Caring For Your NT during Social Isolation

If you’re like many of us, you have been spending your days unable to leave your home, lonely, isolated, and scared.

To most autistics, it’s just another weekday. But now the entire world seems to be experiencing it, too.

And now they’re trapped indoors.

With us.

This terrible pandemic has thrown our world into chaos. Routines have been disrupted, we live in fear for ourselves and our loved ones, we are fretting for the safety and welfare of mankind… and to top it all off, our NTs are driving us up the wall.

And so, in the hopes of helping all of us through this challenging time, here are some tips for helping our NTs survive.

How To Greet Someone Without Putting Your Hands All Over Them

One of the most bemusing things that has come out of these recent weeks has been watching NTs bend themselves into bizarre contortions in order to touch each other in greeting without risking death to either party.

I can’t understand why bumping elbows – the part of your body that you COUGH ON – is a good idea but there’s a lot about NTs that I don’t understand.
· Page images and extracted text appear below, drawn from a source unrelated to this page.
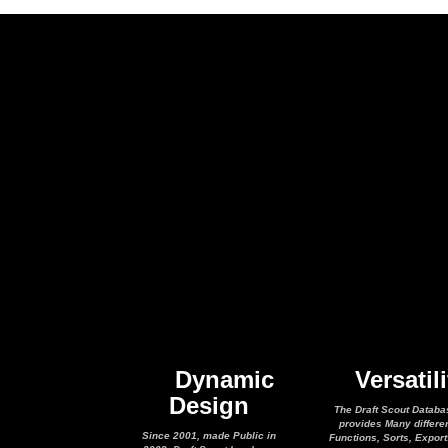
Dynamic
Versatili
Design
The Draft Scout Databa
provides Many differe
Since 2001, made Public in
Functions, Sorts, Expor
People are experimenting with curtsies, jazz hands, and namaste hands, as if a simple hand wave isn’t the first thing we teach babies.

We also have words. They include hello, hi, good to see you, nice to meet you, and the perennial autistic favourite: simply launching straight into an interesting discussion without bothering with all that nonsense.

I hardly ever say hi. Ask my good friends. I walk up to one of my best friends at school pick up time and say, “I just learned that hippo milk is pink. How is your day going?”

Or I call them and when they answer I say, “I think I might have a prolapsed uterus.”

They always laugh.

It works great. NTs should try it.

But since NT’s feel a strong need for some kind of ritualized greeting, I would like to suggest the Safety-Salute.

When they come into a room, or pass someone on the street, or feel the inexplicable NT urge to acknowledge another human’s existence for no particular reason, suggest that they raise their arm over their mouth in the approved cough-covering pose which, when done with proper panache, can resemble that of a dramatic vampire, or possibly a mysterious superhero.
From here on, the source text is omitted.